Ma Di, Yang Yuchen, Cai Qiang, Ye Feng, Deng Xiaxing, Shen Baiyong
Department of General Surgery, Ruijin Hospital, Shanghai Jiao Tong University School of Medicine, Shanghai, China.
Shanghai Key Laboratory of Translational Reseach for Pancreatic Neoplasms, Research Institute of Pancreatic Diseases, Shanghai Jiao Tong University School of Medicine, Shanghai, China.
Front Genet. 2022 Sep 14;13:973444. doi: 10.3389/fgene.2022.973444. eCollection 2022.
Pancreatic cancer is one major digestive malignancy with a poor prognosis. Given the clinical importance of lncRNAs, developing a novel molecular panel with lncRNAs for pancreatic cancer has great potential. As a result, an 8-lncRNA-based robust prognostic signature was constructed using a random survival forest model after examing the expression profile and prognostic significance of lncRNAs in the PAAD cohort from TCGA. The efficacy and effectiveness of the lncRNA-based signature were thoroughly assessed. Patients with high- and low-risk defined by the signature underwent significantly distinct OS expectancy. Most crucially the training group's AUCs of ROC approached 0.90 and the testing group similarly had the AUCs above 0.86. The lncRNA-based signature was shown to behave as a prognostic indicator of pancreatic cancer, either alone or simultaneously with other factors, after combined analysis with other clinical-pathological factors in Cox regression and nomogram. Additionally, using GSEA and CIBERSORT scoring methods, the immune landscape and variations in biological processes between high- and low-risk subgroups were investigated. Last but not least, drug databases were searched for prospective therapeutic molecules targeting high-risk patients. The most promising compound were Afatinib, LY-303511, and RO-90-7501 as a result. In conclusion, we developed a novel lncRNA based prognostic signature with high efficacy to stratify high-risk pancreatic cancer patients and screened prospective responsive drugs for targeting strategy.

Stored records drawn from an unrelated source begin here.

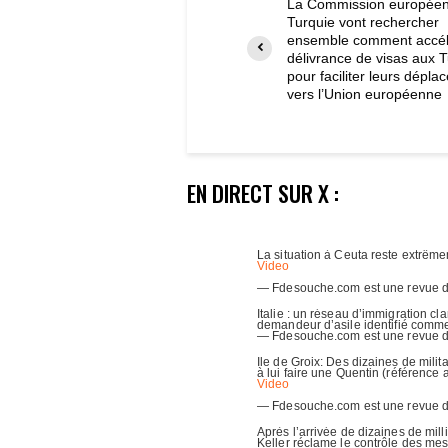
La Commission européenn
Turquie vont rechercher
ensemble comment accélé
délivrance de visas aux 
pour faciliter leurs dépl
vers l’Union européenne
EN DIRECT SUR X :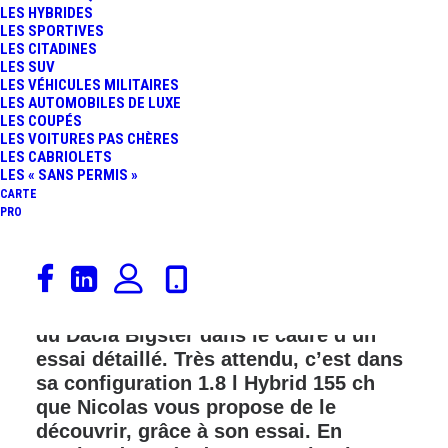
LES HYBRIDES
LES SPORTIVES
LES CITADINES
LES SUV
LES VÉHICULES MILITAIRES
LES AUTOMOBILES DE LUXE
LES COUPÉS
LES VOITURES PAS CHÈRES
LES CABRIOLETS
LES « SANS PERMIS »
CARTE
PRO
Que vaut le nouveau Dacia Bigster,
soit le « Duster à taille XXL » ? Nicolas
(Mécanique Sportive) a pris le volant
du Dacia Bigster dans le cadre d’un
essai détaillé. Très attendu, c’est dans
sa configuration 1.8 l Hybrid 155 ch
que Nicolas vous propose de le
découvrir, grâce à son essai. En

胰腺癌是一种预后较差的主要消化系统恶性肿瘤。鉴于长链非编码RNA(lncRNAs)的临床重要性,开发一种包含lncRNAs的新型胰腺癌分子标志物具有巨大潜力。因此,在研究了来自TCGA的PAAD队列中lncRNAs的表达谱和预后意义后,使用随机生存森林模型构建了一种基于8个lncRNA的稳健预后特征。对基于lncRNA的特征的有效性和效能进行了全面评估。由该特征定义的高风险和低风险患者的总生存期预期明显不同。最关键的是,训练组的ROC曲线下面积(AUC)接近0.90,测试组的AUC同样高于0.86。在与其他临床病理因素进行Cox回归和列线图联合分析后,基于lncRNA的特征被证明可单独或与其他因素同时作为胰腺癌的预后指标。此外,使用基因集富集分析(GSEA)和CIBERSORT评分方法,研究了高风险和低风险亚组之间的免疫格局和生物学过程变化。最后但同样重要的是,在药物数据库中搜索针对高风险患者的潜在治疗分子。结果显示最有前景的化合物是阿法替尼、LY-303511和RO-90-7501。总之,我们开发了一种基于lncRNA的新型高效预后特征,用于对高风险胰腺癌患者进行分层,并筛选出用于靶向治疗策略的潜在敏感药物。